Of the things we need to worry about in the Pacific Northwest, the cost of electricity isn’t one of them. We are ground zero for the deregulation of wholesale electricity prices and our region enjoys the lowest in the country.
Of course, our electric bills could be even lower. Oregon’s renewable portfolio standards have imposed nontrivial costs on ratepayers, but our power prices still remain lower than other states that lack such misguided policies.

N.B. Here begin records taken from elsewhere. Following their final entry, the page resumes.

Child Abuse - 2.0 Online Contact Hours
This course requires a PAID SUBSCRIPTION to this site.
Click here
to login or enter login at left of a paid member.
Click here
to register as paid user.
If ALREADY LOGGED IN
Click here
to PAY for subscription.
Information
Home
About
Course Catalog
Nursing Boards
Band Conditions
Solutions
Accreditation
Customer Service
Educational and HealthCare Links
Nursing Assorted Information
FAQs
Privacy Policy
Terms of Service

Something remarkable happened in British Columbia this week that will help guarantee an oversupply of electricity into our grid. The Horgan government approved completion of the Site C dam on the Peace River. This is probably the biggest economic development that will affect the Oregon economy that you’ve likely never heard of.
At more than $10 billion dollars, this mega project is actually a boondoggle for British Columbia. Our northern neighbors are spending way too much money to build more power than they actually need. The plan is to pay for this project by exporting the electricity to the United States until the BC economy actually needs this additional 5,100 gigawatt hours of voltage a year.
Their overestimation of our future grid’s prices in what’s called the Mid-Columbia market means BC Hydro will be selling at a loss, forcing BC ratepayers to make up the difference as they put further downward pressure on our energy costs. This will be bad for British Columbians, but it will be a blessing for Oregon industry and households.
Eric Shierman lives in Salem and is the author of A Brief History of Political Cultural Change.